I need to admit, that i did not really get, yet, why this is a combinatorial loop due to the way how my state machine in timer.vhd works, this should never "loop".

But I think it would be possible, that I change the Daisy chain outputs to latches (but I would need to think about the semantics again in this case).

[MJoergen]

Ok, I just tried again, and I see the same behaviour as you: When changing the two lines you mention, I can no longer generate a bitstream. I think what I missed is that I forgot to do a "git pull".

The following screen shot shows the combinatorial loop in question. It goes through 4 different LUTs, before returning to itself.

Since one of the signals in the screen shot is t1_grant_n_in, I believe my initial analysis is on the right track.

Assuming my analysis is correct, it begs the question of how to fix the problem? One suggestion is to insert one or more registers somewhere in the loop. Of course, this changes the timing of the signals, so is certainly non-trivial.

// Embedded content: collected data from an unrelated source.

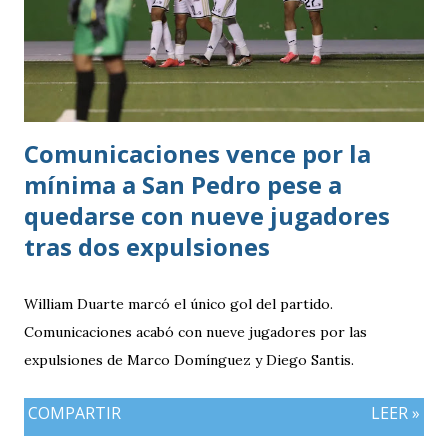
Comunicaciones vence por la
mínima a San Pedro pese a
quedarse con nueve jugadores
tras dos expulsiones
William Duarte marcó el único gol del partido.
Comunicaciones acabó con nueve jugadores por las
expulsiones de Marco Domínguez y Diego Santis.
COMPARTIR
LEER »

What about placing a register on the grant output? This will delay the grant (and therefore the execution) of the interrupt by one clock cycle (maybe two clock cycles for the second timer?), but should not break anything functionally (based on my limited understanding). If this works, then we can later perhaps look into any possible optimizations, although I don't see anything likely at the moment.

Another option is to rethink the functionality on a global level (which is what Vivado does). I don't have anything concrete to offer here, but the combinatorial loop is probably not what we want in the design, so what should replace it?

[sy2002]

Thank you very much for this extremely helpful explanation! I assigned this issue back to me and me next steps will be:

Rethink the logic and the semantics: Then insert one more register at the right place to get rid of the loop.

[sy2002]

What about placing a register on the grant output?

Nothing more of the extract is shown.